Kiai Asep kemudian mengajak Amr Ahmad Mukhtar bertemu Gubernur Jawa Timur Khofifah Indar Parawansa. Kiai Asep mempertemukan Wakil Dubes Amr dengan Gubernur Khofifah di acara akad nikah Annisah, putri Dr Iwan, Kepala Dinas Perindustrian dan Perdagangan Pemrov Jawa Timur. Kiai Asep memang diminta membaca khutbah nikah dalam acara yang digelar di Masjid Nasional Al Akbar Surabaya itu.

Gubernur Khofifah tampak senang sekali. “Alhamdulillah pagi ini kami dapat berdiskusi dengan Wakil Duta Besar Mesir Dr Amr Ahmad Mukhtar Abdul Hadi,” ujar Gubernur Khofifah sembari mengatakan bahwa ia berdiskusi tentang kerjasama pendidikan dan perdagangan.

Amr Ahmad Mukhlas sangat berterima kasih kepada Kiai Asep dan keluarga besar Amanatul Ummah. Ia juga mengaku senang telah bertemu Bupati Mojokerto Dr Muhammad Al Baraa (Gus Bara).

Ia menilai sambutan Kiai Asep sangat hangat sejak turun dari pesawat hingga dua hari berada di Amanatul Ummah, baik di Surabaya maupun Mojokerto. Ia beterimakasih kepada Kiai Asep beserta keuarga besar Kiai Asep, kepada Gus Muhib, Gus Bara dan semua dzuriyah.

Syaikh Mabruk juga mengaku sangat gembira atas pertemuan Amr dan Gubernur Khofifah. “Ini pertemuan antara dua bangsa bersaudara, karena kita bertemu dalam pemikiran yang sama.
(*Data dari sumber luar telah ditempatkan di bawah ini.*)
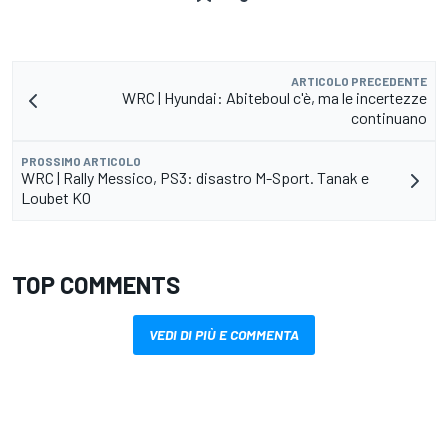
ARTICOLO PRECEDENTE
WRC | Hyundai: Abiteboul c'è, ma le incertezze
continuano
PROSSIMO ARTICOLO
WRC | Rally Messico, PS3: disastro M-Sport. Tanak e
Loubet KO
TOP COMMENTS
VEDI DI PIÙ E COMMENTA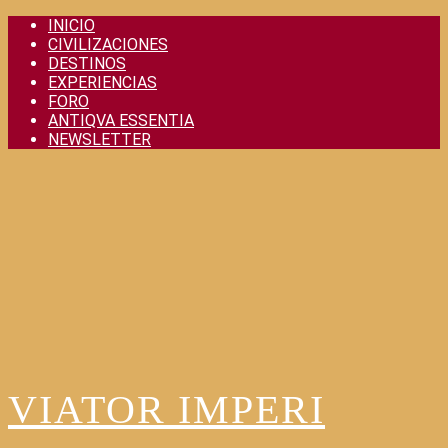
Skip
INICIO
to
CIVILIZACIONES
content
DESTINOS
EXPERIENCIAS
FORO
ANTIQVA ESSENTIA
NEWSLETTER
VIATOR IMPERI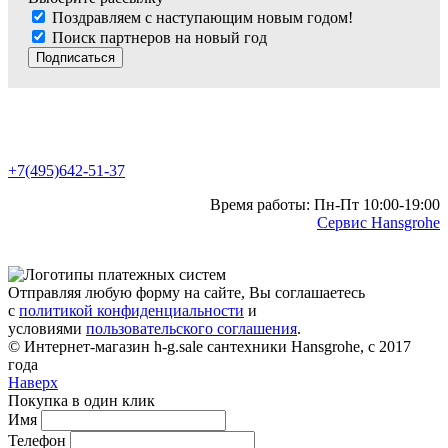
Поздравляем с наступающим новым годом!
Поиск партнеров на новый год
Подписаться
+7(495)642-51-37
Время работы: Пн-Пт 10:00-19:00
Сервис Hansgrohe
Отправляя любую форму на сайте, Вы соглашаетесь
с
политикой конфиденциальности
и
условиями
пользовательского соглашения
.
© Интернет-магазин h-g.sale сантехники Hansgrohe, с 2017
года
Наверх
Покупка в один клик
Имя
Телефон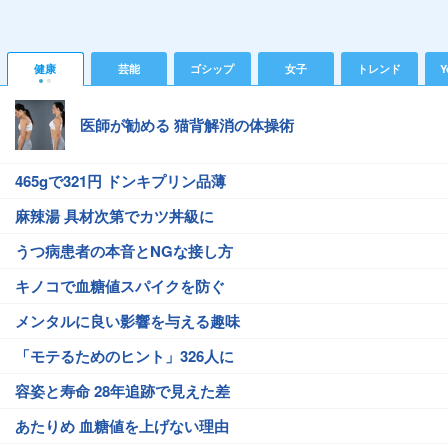
健康
芸能
ゴシップ
女子
トレンド
Y
医師が勧める 猫背解消の体操術
465gで321円 ドンキプリン品薄
麻辣湯 具材次第でカツ丼級に
うつ病患者の本音とNGな接し方
キノコで血糖値スパイクを防ぐ
メンタルに良い影響を与える趣味
「モテるためのヒント」326人に
容姿と寿命 28年追跡で見えた差
あたりめ 血糖値を上げない理由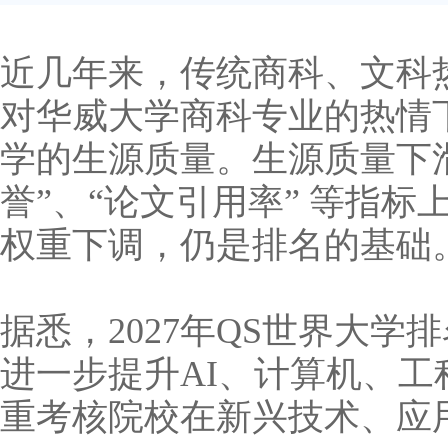
近几年来，传统商科、文科
对华威大学商科专业的热情
学的生源质量。生源质量下滑
誉”、“论文引用率” 等指
权重下调，仍是排名的基础
据悉，2027年QS世界大
进一步提升AI、计算机、工
重考核院校在新兴技术、应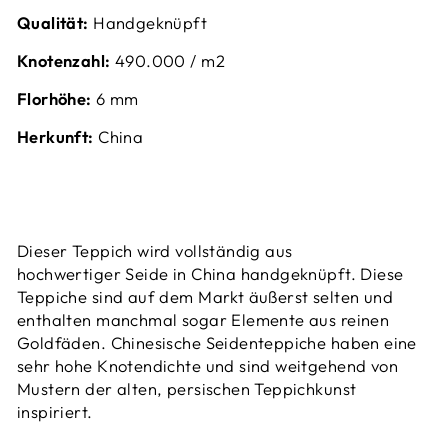
Qualität:
Handgeknüpft
Knotenzahl:
49
0.000 / m2
Florhöhe:
6
mm
Herkunft:
China
Dieser Teppich wird vollständig aus
hochwertiger Seide in China handgeknüpft. Diese
Teppiche sind auf dem Markt äußerst selten und
enthalten manchmal sogar Elemente aus reinen
Goldfäden. Chinesische Seidenteppiche haben eine
sehr hohe Knotendichte und sind weitgehend von
Mustern der alten, persischen Teppichkunst
inspiriert.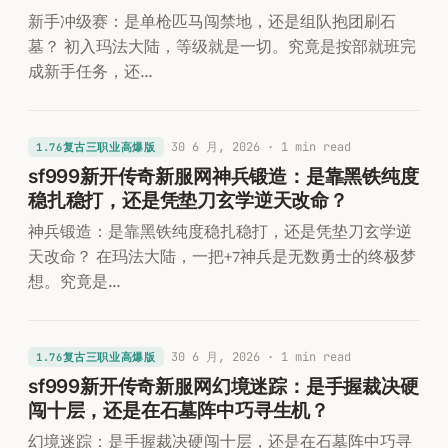
新手冲级赛：是单枪匹马闯禁地，还是组队抱团刷石
墓？ 初入玛法大陆，等级就是一切。究竟是按部就班完
成新手任务，还…
30 6 月, 2026
· 1 min read
1.76复古三职业高爆版
sf999新开传奇新服网神兵锻造：是靠黑铁纯度
稳扎稳打，还是凭垫刀玄学逆天改命？
神兵锻造：是靠黑铁纯度稳扎稳打，还是凭垫刀玄学逆
天改命？ 在玛法大陆，一把+7神兵是无数勇士的终极梦
想。究竟是…
30 6 月, 2026
· 1 min read
1.76复古三职业高爆版
sf999新开传奇新服网幻境迷踪：是手握裁决硬
闯十层，还是在石墓阵中巧寻生机？
幻境迷踪：是手握裁决硬闯十层，还是在石墓阵中巧寻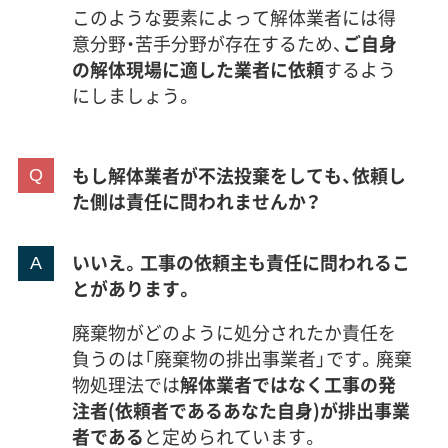
このような要素によって解体業者には得
意分野・苦手分野が存在するため、
ご自身
の解体現場に適した業者に依頼
するよう
にしましょう。
もし解体業者が不法投棄をしても、依頼し
た側は責任に問われませんか？
いいえ。工事の依頼主も責任に問われるこ
とがあります。
廃棄物がどのように処分されたか責任を
負うのは「廃棄物の排出事業者」です。廃棄
物処理法では
解体業者ではなく工事の発
注者(依頼者であるあなた自身)が排出事業
者である
と定められています。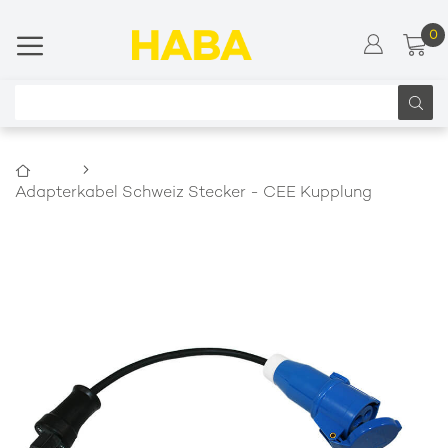
0
Me
Zum
Inhalt
springen
Suchen
Startseite
Adapterkabel Schweiz Stecker - CEE Kupplung
Zum
Ende
der
Bildgalerie
springen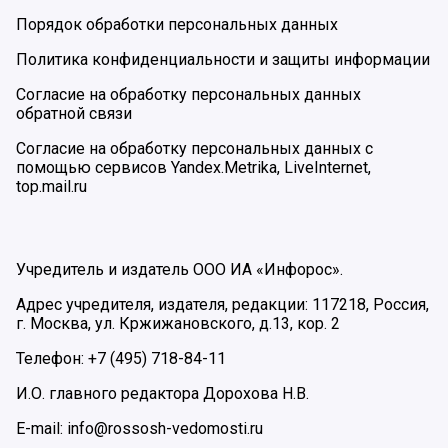
Порядок обработки персональных данных
Политика конфиденциальности и защиты информации
Согласие на обработку персональных данных
обратной связи
Согласие на обработку персональных данных с
помощью сервисов Yandex.Metrika, LiveInternet,
top.mail.ru
Учредитель и издатель ООО ИА «Инфорос».
Адрес учредителя, издателя, редакции: 117218, Россия,
г. Москва, ул. Кржижановского, д.13, кор. 2
Телефон: +7 (495) 718-84-11
И.О. главного редактора Дорохова Н.В.
E-mail: info@rossosh-vedomosti.ru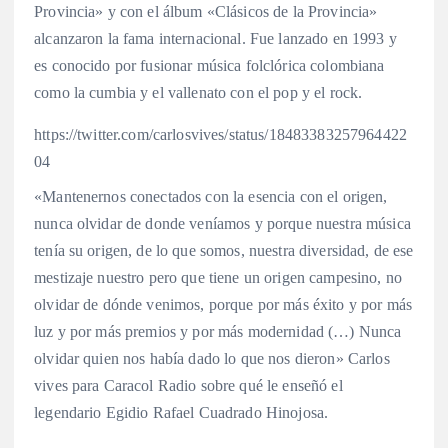
Provincia» y con el álbum «Clásicos de la Provincia»
alcanzaron la fama internacional. Fue lanzado en 1993 y
es conocido por fusionar música folclórica colombiana
como la cumbia y el vallenato con el pop y el rock.
https://twitter.com/carlosvives/status/18483383257964422
04
«Mantenernos conectados con la esencia con el origen,
nunca olvidar de donde veníamos y porque nuestra música
tenía su origen, de lo que somos, nuestra diversidad, de ese
mestizaje nuestro pero que tiene un origen campesino, no
olvidar de dónde venimos, porque por más éxito y por más
luz y por más premios y por más modernidad (…) Nunca
olvidar quien nos había dado lo que nos dieron» Carlos
vives para Caracol Radio sobre qué le enseñó el
legendario Egidio Rafael Cuadrado Hinojosa.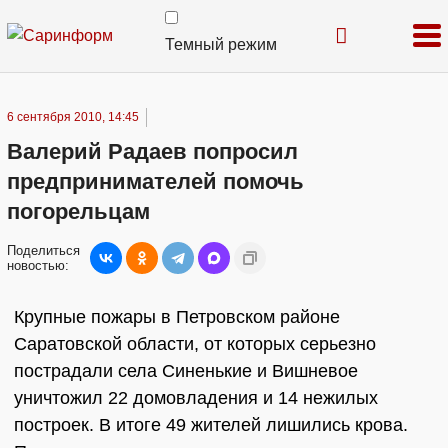
Темный режим
6 сентября 2010, 14:45
Валерий Радаев попросил
предпринимателей помочь
погорельцам
Поделиться
новостью:
Крупные пожары в Петровском районе
Саратовской области, от которых серьезно
пострадали села Синенькие и Вишневое
уничтожил 22 домовладения и 14 нежилых
построек. В итоге 49 жителей лишились крова.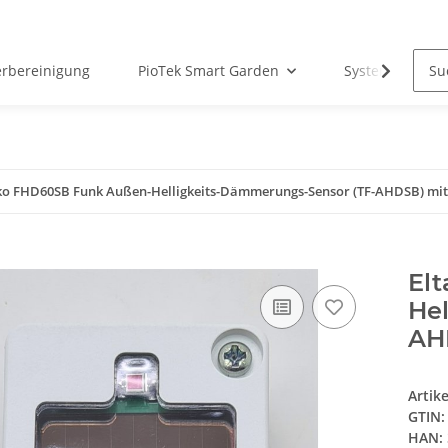
erbereinigung
PioTek Smart Garden
System Matter
ko FHD60SB Funk Außen-Helligkeits-Dämmerungs-Sensor (TF-AHDSB) mit S
El
He
AHD
Artik
GTIN:
HAN: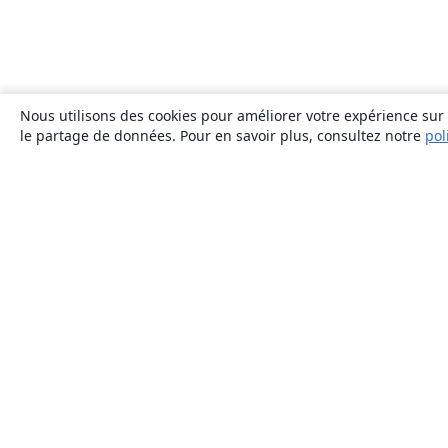
Nous utilisons des cookies pour améliorer votre expérience sur n
le partage de données. Pour en savoir plus, consultez notre
pol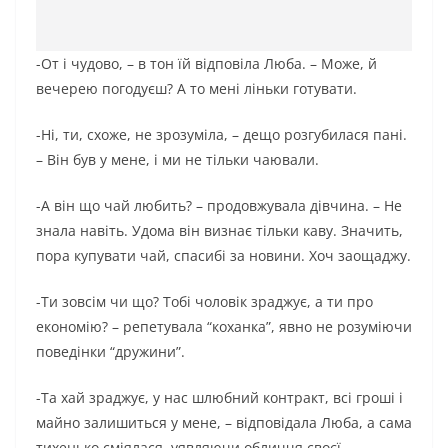
-От і чудово, – в тон їй відповіла Люба. – Може, й
вечерею погодуєш? А то мені ліньки готувати.
-Ні, ти, схоже, не зрозуміла, – дещо розгубилася пані.
– Він був у мене, і ми не тільки чаювали.
-А він що чай любить? – продовжувала дівчина. – Не
знала навіть. Удома він визнає тільки каву. Значить,
пора купувати чай, спасибі за новини. Хоч заощаджу.
-Ти зовсім чи що? Тобі чоловік зраджує, а ти про
економію? – репетувала “коханка”, явно не розуміючи
поведінки “дружини”.
-Та хай зраджує, у нас шлюбний контракт, всі гроші і
майно залишиться у мене, – відповідала Люба, а сама
тихенько сміялася, уявляючи обличчя своєї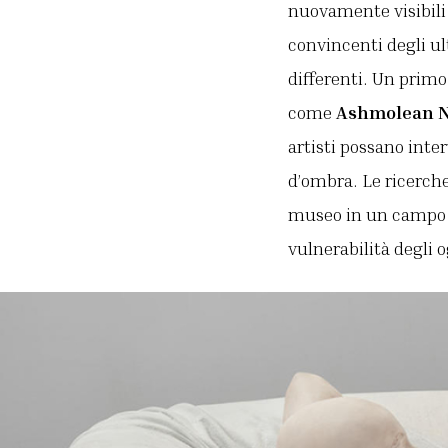
nuovamente visibili 
convincenti degli u
differenti. Un prim
come
Ashmolean 
artisti possano inter
d’ombra. Le ricerch
museo in un campo di
vulnerabilità degli o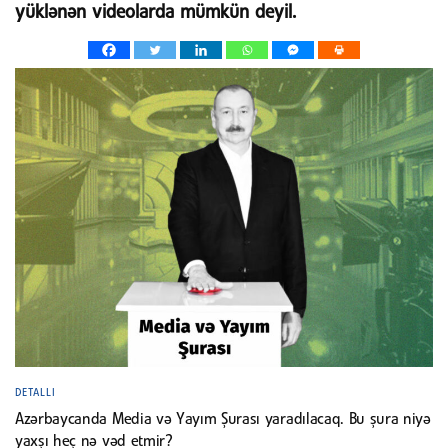
yüklənən videolarda mümkün deyil.
DETALLI
Azərbaycanda Media və Yayım Şurası yaradılacaq. Bu şura niyə
yaxşı heç nə vəd etmir?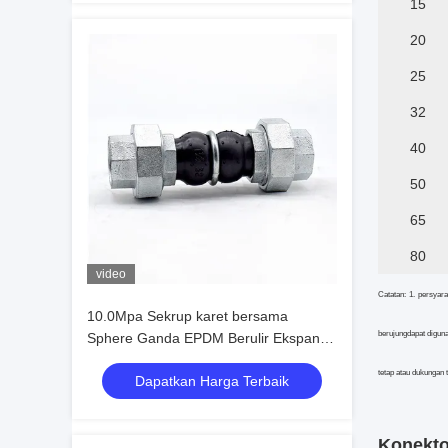
15
20
25
32
40
50
65
80
video
Catatan: 1. persyar
10.0Mpa Sekrup karet bersama
berujung
dapat diguna
Sphere Ganda EPDM Berulir Ekspansi
Bersama
tetap atau dukungan t
Dapatkan Harga Terbaik
Konekto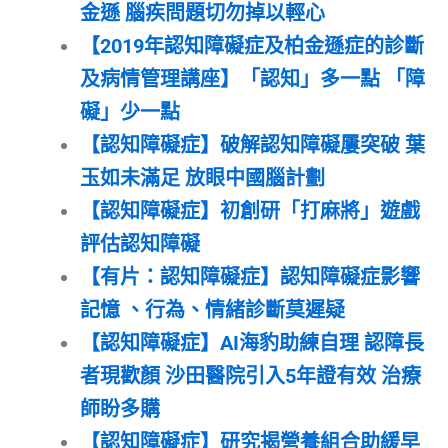
金遜 腦疾問題切勿掉以輕心
【2019年認知障礙症及柏金遜症的診斷
及病情管理講座】「認知」多一點 「障
礙」少一點
【認知障礙症】破解認知障礙屢突破 葉
玉如未滿足 放眼中國腦計劃
【認知障礙症】初創研「打麻將」遊戲
評估認知障礙
【有片：認知障礙症】認知障礙症影響
記憶 、行為、情緒診斷莫遲疑
【認知障礙症】AI海豹助練自理 認障長
者現歡顏 沙田醫院引入5年證有效 治療
師盼多購
【認知障礙症】研究揭營養組合助緩早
Mesir adalah negara pertama yang mengakui kemerdekaan Indonesia yang juga bermadzhab sufi moderat berdasarkan madzhab Imam Al Junaid, mazhab fiqih yang sama antara dua negara serta aqidah Asy’ari,” ujar Syaikh Mabruk yang akrab dengan orang-orang dekat Kiai Asep.

Menurut dia, semua masyarakat senang dengan kesepatakan intelektual selama berabad-abad. “Karena ada serambi Jawa di Masjid Al Azhar Mesir sejak beberapa abad yang lalu,” ujarnya.